## Exercise brief
One part of the entries below is wanted: the lines from the one containing "Bielle, Vallée d'Ossau, Pyrénées-Atlanti" through the one containing "de la Bâtie, Geneva (Genève), Suisse". Write those out exactly and nothing else.

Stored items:
══════════════════════════════
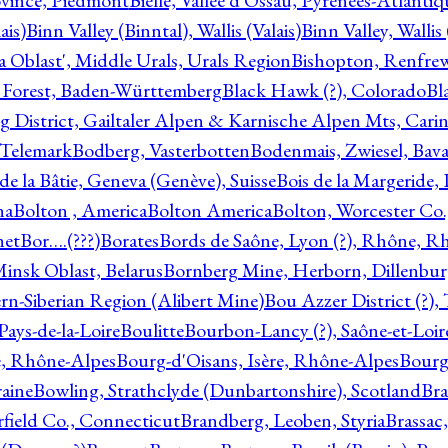
ovince, Piedmont
Bielle, Vallée d'Ossau, Pyrénées-Atlanti
ais)
Binn Valley (Binntal), Wallis (Valais)
Binn Valley, Wallis 
a Oblast', Middle Urals, Urals Region
Bishopton, Renfrew
 Forest, Baden-Württemberg
Black Hawk (?), Colorado
Bl
rg District, Gailtaler Alpen & Karnische Alpen Mts, Carin
, Telemark
Bodberg, Vasterbotten
Bodenmais, Zwiesel, Bavar
 de la Bâtie, Geneva (Genève), Suisse
Bois de la Margeride
na
Bolton , America
Bolton America
Bolton, Worcester Co.
net
Bor….(???)
Borates
Bords de Saône, Lyon (?), Rhône, R
Minsk Oblast, Belarus
Bornberg Mine, Herborn, Dillenbu
tern-Siberian Region (Alibert Mine)
Bou Azzer District (?)
Pays-de-la-Loire
Boulitte
Bourbon-Lancy (?), Saône-et-Loi
e, Rhône-Alpes
Bourg-d'Oisans, Isère, Rhône-Alpes
Bourg-
aine
Bowling, Strathclyde (Dunbartonshire), Scotland
Bra
rfield Co., Connecticut
Brandberg, Leoben, Styria
Brassac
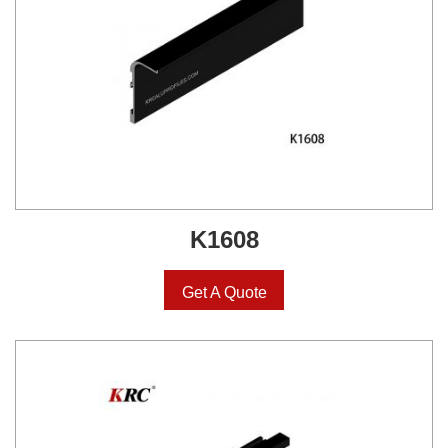
K1608
Get A Quote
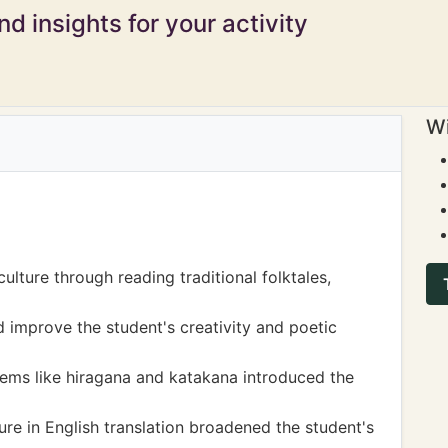
d insights for your activity
Wi
lture through reading traditional folktales,
 improve the student's creativity and poetic
ems like hiragana and katakana introduced the
ure in English translation broadened the student's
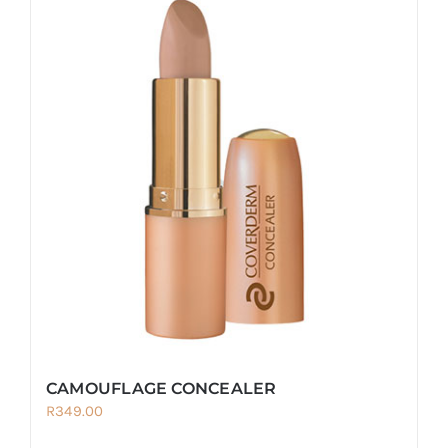
CAMOUFLAGE CONCEALER
R
349.00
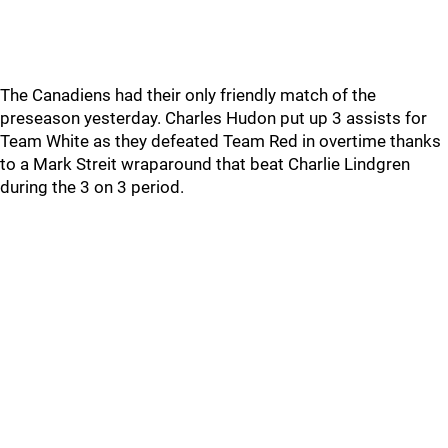
The Canadiens had their only friendly match of the
preseason yesterday. Charles Hudon put up 3 assists for
Team White as they defeated Team Red in overtime thanks
to a Mark Streit wraparound that beat Charlie Lindgren
during the 3 on 3 period.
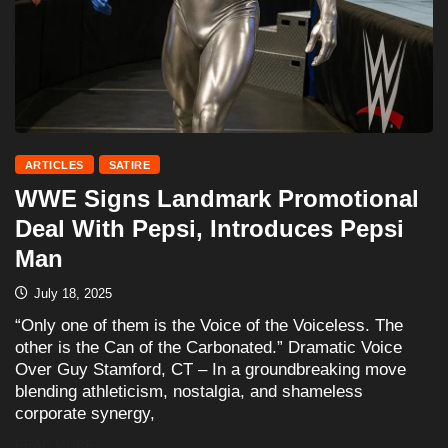
ARTICLES
SATIRE
WWE Signs Landmark Promotional
Deal With Pepsi, Introduces Pepsi
Man
July 18, 2025
“Only one of them is the Voice of the Voiceless. The
other is the Can of the Carbonated.” Dramatic Voice
Over Guy Stamford, CT – In a groundbreaking move
blending athleticism, nostalgia, and shameless
corporate synergy,
READ MORE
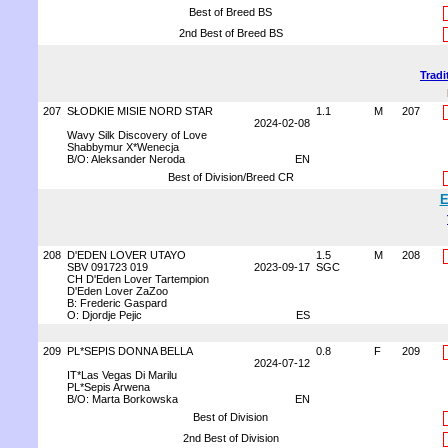
Best of Breed BS
2nd Best of Breed BS
Tradi
207
SŁODKIE MISIE NORD STAR
1.1
M
207
2024-02-08
Wavy Silk Discovery of Love
Shabbymur X*Wenecja
B/O: Aleksander Neroda
EN
Best of Division/Breed CR
E
208
D'EDEN LOVER UTAYO
1.5
M
208
SBV 091723 019
2023-09-17
SGC
CH D'Eden Lover Tartempion
D'Eden Lover ZaZoo
B: Frederic Gaspard
O: Djordje Pejic
ES
209
PL*SEPIS DONNA BELLA
0.8
F
209
2024-07-12
IT*Las Vegas Di Marilu
PL*Sepis Arwena
B/O: Marta Borkowska
EN
Best of Division
2nd Best of Division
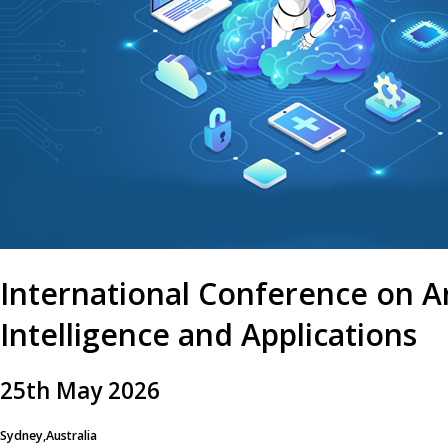
International Conference on Art
Intelligence and Applications
25
th
May 2026
Sydney,Australia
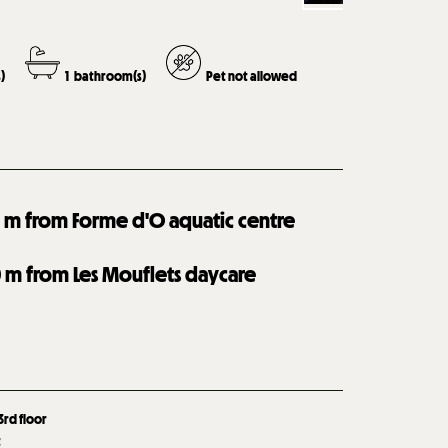
)
1
bathroom(s)
Pet not allowed
0
m from Forme d'O aquatic centre
0
m from Les Mouflets daycare
3rd floor
t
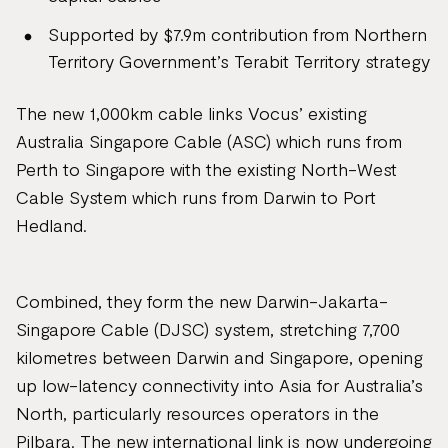
Supported by $7.9m contribution from Northern
Territory Government’s Terabit Territory strategy
The new 1,000km cable links Vocus’ existing
Australia Singapore Cable (ASC) which runs from
Perth to Singapore with the existing North-West
Cable System which runs from Darwin to Port
Hedland.
Combined, they form the new Darwin-Jakarta-
Singapore Cable (DJSC) system, stretching 7,700
kilometres between Darwin and Singapore, opening
up low-latency connectivity into Asia for Australia’s
North, particularly resources operators in the
Pilbara. The new international link is now undergoing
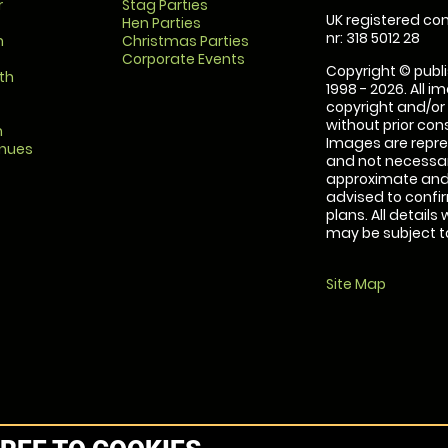
r
Stag Parties
UK registered com
Hen Parties
nr: 318 5012 28
m
Christmas Parties
Corporate Events
Copyright © publi
th
1998 - 2026. All 
copyright and/or
without prior conse
m
Images are repre
enues
and not necessari
approximate and 
advised to confi
plans. All details
may be subject to
Site Map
══════════════════════════════
## Answer box
Bielle, Vallée d'Ossau, Pyrénées-Atlanti
ais)
Binn Valley (Binntal), Wallis (Valais)
Binn Valley, Wallis 
a Oblast', Middle Urals, Urals Region
Bishopton, Renfrew
 Forest, Baden-Württemberg
Black Hawk (?), Colorado
Bl
rg District, Gailtaler Alpen & Karnische Alpen Mts, Carin
, Telemark
Bodberg, Vasterbotten
Bodenmais, Zwiesel, Bavar
 de la Bâtie, Geneva (Genève), Suisse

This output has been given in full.